Music: A Funky Take on Schubert’s Die Winterreise


The Dark Mirror: Schubert’s Die WinterreiseIan Bostridge (tenor); International Contemporary Ensemble, Baldur Brönnimann, conductor
August 12, 2017
Rose Theater, Lincoln Center NYC

Franz Schubert’s Winterreise (Winter Journey, 1828) is one of the great early romantic works, a song cycle of 24 songs for tenor/baritone and piano describing the gloomy snowy wandering of a scorned lover. He goes through the classic stages of grief, beginning in “Gute Nacht” with “I came here a stranger, As a stranger I depart”. It has always presented an eerily psychoanalytic story a full century before Freud made this sort of introspection common in the arts. Contemporary German composer Hans Zender (1936-) recomposed the piece in 1993 as a “reflection and refraction” on the original, orchestrating it for a small orchestra and pulling/tugging at the original texts and harmonies. This was presented at the NYC Mostly Mozart Festival in a staged production featuring British tenor Ian Bostridge, who has been singing this piece for over 20 years. Bostridge is a fascinating artist. He began not as a singer, but as an Oxford English scholar, writing a thesis on witchcraft and demonology. He turned to singing in his 20’s, and later achieving fame in his performances of lieder. He brings a clear timbre, crisp diction, and straightforward presence to the stage, focusing our attention on the songs. Despite his devotion to the original, he has been an enthusiastic advocate for this rewrite of Winterreise, performing it in Germany and London.

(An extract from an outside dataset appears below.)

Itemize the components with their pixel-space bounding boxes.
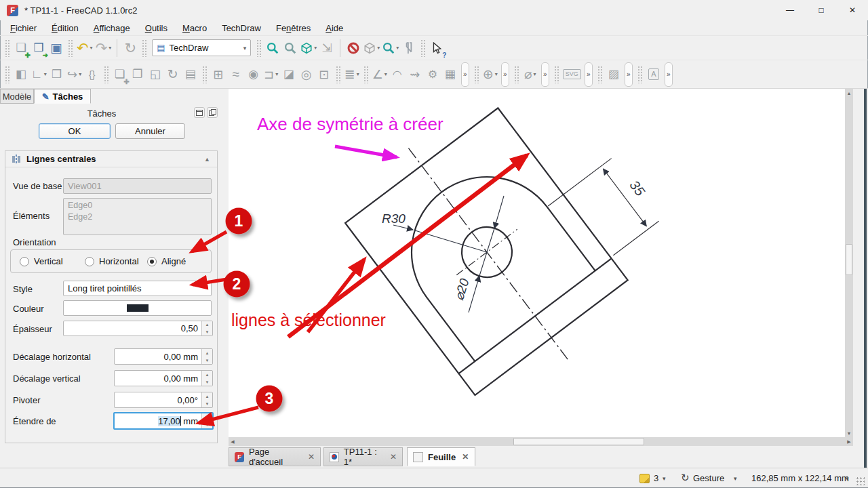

I had not heard any of Zender’s works prior to this concert. Review of his output shows an eclectic mix of electronic and conventional ensemble writing, and a predilection for works inspired by older composers, e.g. Dialog mit Haydn for two pianos and three orchestral groups (1982) and Schumann-Fantasie for large orchestra (1997). The Dark Mirror begins by orchestrating Schubert’s sublime piano accompaniments, a risky undertaking given their quality. The introversion and word-focus achieved by a singer alone with piano is often lost with orchestration. This small orchestra often sounded like a Kurt Weill-style German cabaret band, given its one-on-a-part writing for percussion, guitar, accordion, wind machine, and small string and woodwind groups. Zender’s “refraction” ranged from very conventional orchestration to intermittent added notes and measures, such as the opening when the singer’s trudging through the snow, originally portrayed by repeated chords in the piano, became an extended section of percussion swooshes and crunches—evocative but no better than Schubert’s original, I think. At times there were added twentieth century harmonies, as when the violin added seemingly random pizzicato notes over the top of the original. The effect was to merge Schubert and Berg across the span of the romantic 19th century. This 1920’s feel was enhanced by Mr. Bostridge’s attire in an old-style tuxedo, looking like Joel Grey in Cabaret. He sang from various seated and standing positions on a diagonally angled ramp midstage, with only a leafless (linden?) tree stage left. There were numerous expressionistic lighting and projected film effects, ranging from ghosts to menacing black birds (on “The Crow”) to cuts from an old film of a 20-years younger Bostridge performing the same work while walking in the snow. I liked the latter effect, as Winterreise often is about aging, and seeing the older singer lip-synching his younger self was quite effective.

Did all this add anything? While I remained interested throughout (my companion did not), and appreciated how the composer and producer showed us explicitly how Schubert foresaw the Freudian twentieth century in this poem, their “updates” and production rarely produced any emotional impact for me, and remained a curiosity rather than a compelling rethinking of the work, as any theatrical or musical revision should be. I found myself distracted and intrigued by musical, lighting, and film special effects, rather than focusing and reflecting on the music and words, as should happen in a good lieder recital. I often missed Schubert’s sublime economy of expression in the piano. Let’s call this an ambitious, but failed experiment.